Chapter 10 — Tokyo Winter

Tokyo in winter felt sharper than Kun remembered.

The streets outside were lined with skeletal trees, their branches clinking softly in the wind—like wind chimes made of bone. But inside the apartment—small, high-walled, and flooded with pale light—everything was clean, orderly, and silent.

Too silent.

His mother had done her best.

She always did.

She found them a place quickly after the hospital discharge. Got Kun his prescriptions.
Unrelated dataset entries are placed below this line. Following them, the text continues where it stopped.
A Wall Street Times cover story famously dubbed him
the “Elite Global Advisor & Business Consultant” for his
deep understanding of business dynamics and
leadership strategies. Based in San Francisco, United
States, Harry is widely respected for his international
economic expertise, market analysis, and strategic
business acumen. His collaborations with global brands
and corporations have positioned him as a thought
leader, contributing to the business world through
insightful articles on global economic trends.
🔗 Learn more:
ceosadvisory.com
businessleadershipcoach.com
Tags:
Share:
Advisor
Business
Tended to his fever. Helped him walk again after the accident. But none of it ever really fixed the look in her eyes.

Or his.

Kun smiled more now, but it rarely reached his eyes.
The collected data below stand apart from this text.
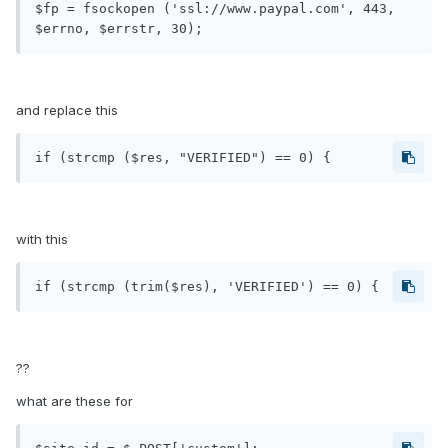
$fp = fsockopen ('ssl://www.paypal.com', 443, 
and replace this
with this
??
what are these for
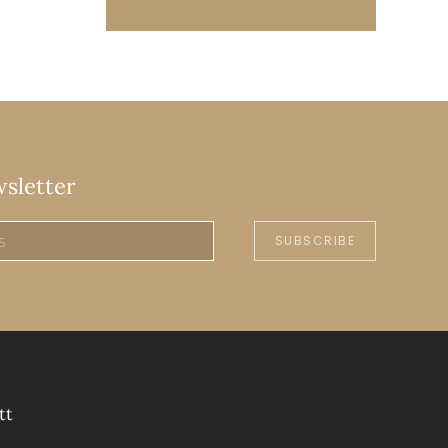
wsletter
SUBSCRIBE
tt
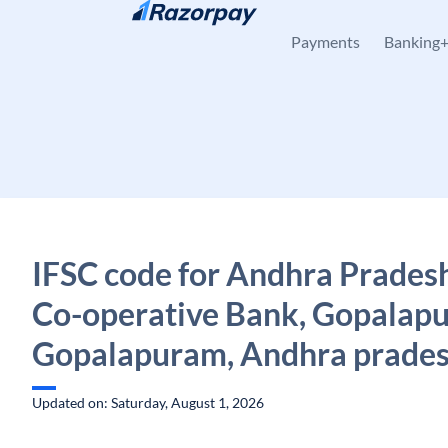
Skip to content
Payments
Banking
IFSC code for Andhra Pradesh
Co-operative Bank, Gopalap
Gopalapuram, Andhra prade
Updated on: Saturday, August 1, 2026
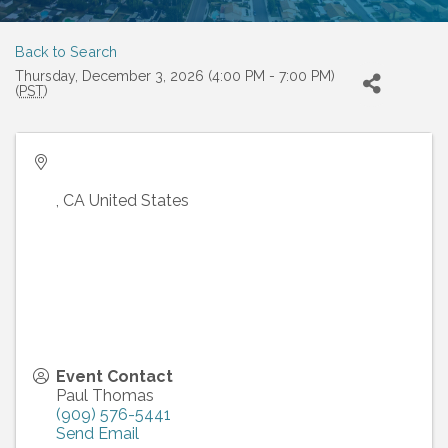
Back to Search
Thursday, December 3, 2026 (4:00 PM - 7:00 PM)
(
PST
)
,
CA
United States
Event Contact
Paul Thomas
(909) 576-5441
Send Email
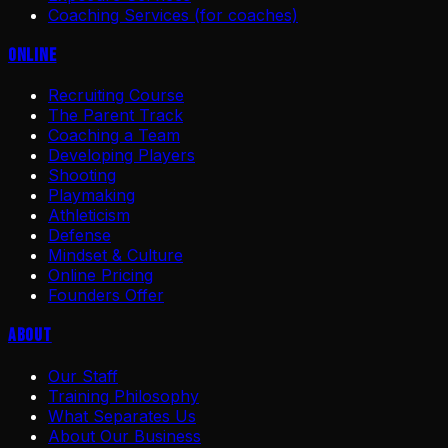
Coaching Services (for coaches)
Online
Recruiting Course
The Parent Track
Coaching a Team
Developing Players
Shooting
Playmaking
Athleticism
Defense
Mindset & Culture
Online Pricing
Founders Offer
About
Our Staff
Training Philosophy
What Separates Us
About Our Business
Still, he laughed—because she needed to hear it.

"Hey, this one's your favorite," she said one quiet evening, slipping a worn VHS tape into the player. The screen flickered with static.

"You made me watch it like a hundred times."

He curled beneath a blanket on the couch, a heating pad warm against his aching hip.

"That's because you always cried at the ending."

"I did not."

"You did," he grinned, pointing. "Big ugly tears, Mom. Like, full sobbing."

She rolled her eyes and laughed. "I guess… you were a sweet kid, weren't you?" Still are, she almost said.

Kun tilted his head against the cushion, eyes soft.

"You're still doing your best," he murmured. "Even now. I'm… really thankful." She blinked, surprised.

"I know I don't say it a lot," Kun continued, barely a whisper now, "but… even when I was being bullied, even when I felt like I didn't matter to anyone—every time you were there, I could keep going. Just a little longer."

She reached for his hand. Her fingers trembled slightly.

"You don't have to say this, Kun."

"I want to," he said. "Just in case."

"…In case of what?"

Kun smiled.

But something behind it ached.

"Nothing."

They watched the movie together.

That night, they laughed. She made his favorite ramen. He finished all of it. Gray curled up beside them with a meow and fell asleep in his lap.

For a while, it felt like they could start again.

But the next morning, she didn't notice when he stayed in his room longer.

Didn't think much of it when he skipped breakfast.

Didn't worry—until the sun was gone and the apartment felt hollow.

"Kun?" she knocked softly. "Are you okay in there?"

No answer.

She opened the door.

And there—

He was swaying.

His body hung from the ceiling fan.

His feet dangled inches above the floor.

His neck was twisted too far to one side.

He was wearing his school uniform.

The same one he wore the day he met Sai.

A chair lay toppled below him.

In his limp hand was a note—creased, tear-stained.

"I didn't want to leave you behind. I'm sorry."

Her scream shattered the silence.

But she wasn't alone.

In the far corner of the room—where shadows twisted like oil in water—something moved.

Eyes.

Black. Unblinking. Watching.

A smile crept into view—inhuman, unnatural.

Sai stood there, not in the room, but just beyond it.

Like he had always been there.

"You said you'd stay," he whispered—not to her,

but to the boy who could no longer speak.

"But you lied. So I brought you back. With me."

The air thickened.

The walls seemed to fold inward.

And in that instant—before the sirens, before the neighbors, before the grief—

She saw Kun.

He was smiling at her.

Just like he did the night before.

Only this time…

his feet never touched the ground.

✦ 1st BAD ENDING: "If I cannot have him, no one will."

🔓 Achievement Unlocked:

"Till Death Do Us Part"

You let Sai have him in the end.

Ending Unlocked: [1/?]

Ending Rank: D

"Even in death, love clings tighter."